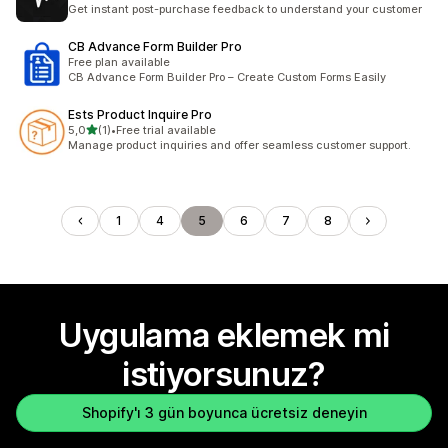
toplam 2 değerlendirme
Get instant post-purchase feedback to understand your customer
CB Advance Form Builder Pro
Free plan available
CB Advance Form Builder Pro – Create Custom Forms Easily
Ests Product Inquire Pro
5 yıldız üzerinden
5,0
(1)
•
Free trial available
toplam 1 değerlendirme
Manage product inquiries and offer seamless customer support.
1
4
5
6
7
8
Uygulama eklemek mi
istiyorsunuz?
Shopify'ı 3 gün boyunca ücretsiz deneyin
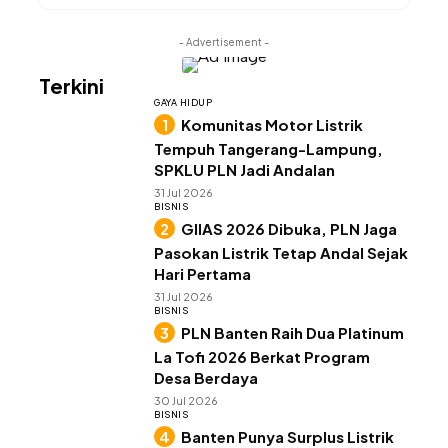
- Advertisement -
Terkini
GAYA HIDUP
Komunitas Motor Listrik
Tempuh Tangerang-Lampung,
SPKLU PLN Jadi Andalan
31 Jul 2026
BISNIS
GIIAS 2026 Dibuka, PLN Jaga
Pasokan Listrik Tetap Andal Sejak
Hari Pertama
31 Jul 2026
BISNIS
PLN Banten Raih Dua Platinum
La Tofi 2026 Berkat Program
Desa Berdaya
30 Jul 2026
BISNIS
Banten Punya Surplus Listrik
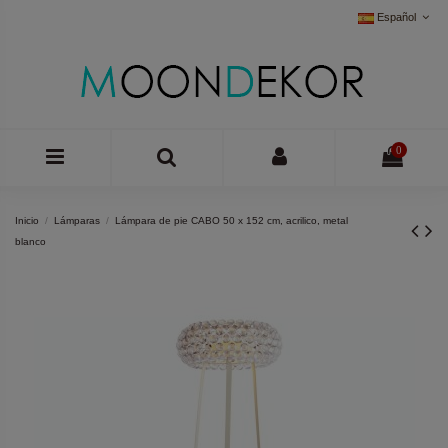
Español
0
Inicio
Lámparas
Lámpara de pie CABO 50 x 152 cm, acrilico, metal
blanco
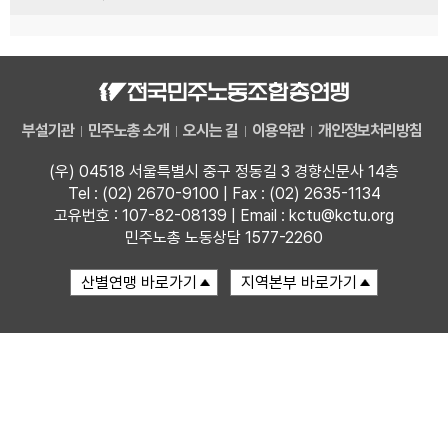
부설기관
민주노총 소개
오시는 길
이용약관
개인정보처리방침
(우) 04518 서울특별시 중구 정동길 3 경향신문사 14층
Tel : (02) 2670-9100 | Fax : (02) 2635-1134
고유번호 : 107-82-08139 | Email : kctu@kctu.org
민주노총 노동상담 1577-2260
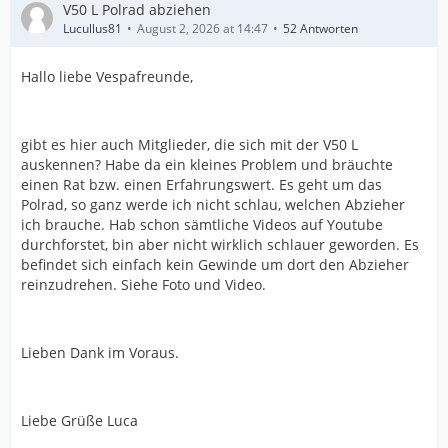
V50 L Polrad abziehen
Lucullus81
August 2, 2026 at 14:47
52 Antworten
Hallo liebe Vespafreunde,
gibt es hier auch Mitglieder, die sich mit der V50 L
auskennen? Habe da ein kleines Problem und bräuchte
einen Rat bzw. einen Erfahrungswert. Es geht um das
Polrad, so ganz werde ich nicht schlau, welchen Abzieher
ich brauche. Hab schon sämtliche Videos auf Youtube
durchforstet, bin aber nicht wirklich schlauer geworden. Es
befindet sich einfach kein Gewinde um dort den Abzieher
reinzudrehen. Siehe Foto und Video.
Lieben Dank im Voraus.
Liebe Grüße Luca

● ● ●

Give the number of lines in the records that contain the string "Banten", with no other output.

### YOUR SOLUTION
2